Infertility Story of Hope for Future Parents

As July 4th gets closer, families are excitedly making plans for the weekend. But for some couples holidays can be a tough time. These are the couples who've decided it's time to have a baby and they do everything right but it doesn't work. For many, infertility is not just a word, it can mean the end of ever having children or the beginning of a long road of treatment. As Edel Howlin from the KUHF Newslab reports either way, this is never an easy journey.

"When I was 30, my husband and I decided that we wanted to try having children."
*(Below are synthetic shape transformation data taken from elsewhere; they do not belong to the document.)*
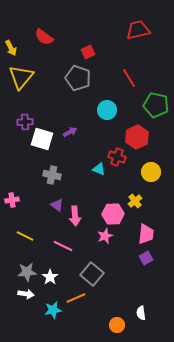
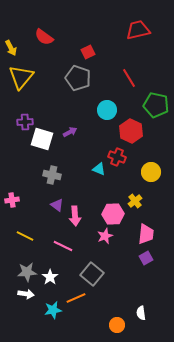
red hexagon: moved 6 px left, 6 px up; rotated 10 degrees counterclockwise
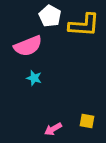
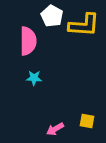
white pentagon: moved 2 px right
pink semicircle: moved 5 px up; rotated 68 degrees counterclockwise
cyan star: rotated 14 degrees counterclockwise
pink arrow: moved 2 px right
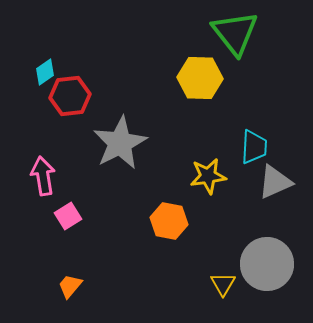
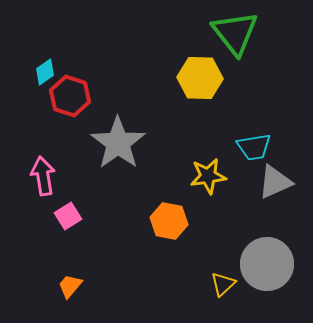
red hexagon: rotated 24 degrees clockwise
gray star: moved 2 px left; rotated 8 degrees counterclockwise
cyan trapezoid: rotated 78 degrees clockwise
yellow triangle: rotated 16 degrees clockwise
That's April Jones and the voice you hear in the background is the son she had successfully through hormone treatment. She hoped they could just get pregnant when they started trying but it wasn't that straightforward.

"After six months the doctors look at you and say well, at this point and at this age it's not going to be something that comes easily to you, and that's when doctors and insurance companies label you as infertility."

For many couples, and in April's case there wasn't a red flag that meant they would have problems conceiving, but there was something not quite right with her hormone levels. Once that was treated, it didn't happen as quickly as she would have liked.

"And after five years, we were successful and we carried a full-term pregnancy, and in April of last year we had our little boy. His name is Preston Jones and he just had his first birthday."

April knows five years is a long time, even with fertility treatment to hope, month after month, that this time the pregnancy test will be positive. So how does a hopeful parent stay sane and not let this consume them?

"It is very difficult for it to not be your every waking thought, your every breath. But I sought the counsel of other women going through the same situation. There's nothing like being supported by other women going through fertility challenges."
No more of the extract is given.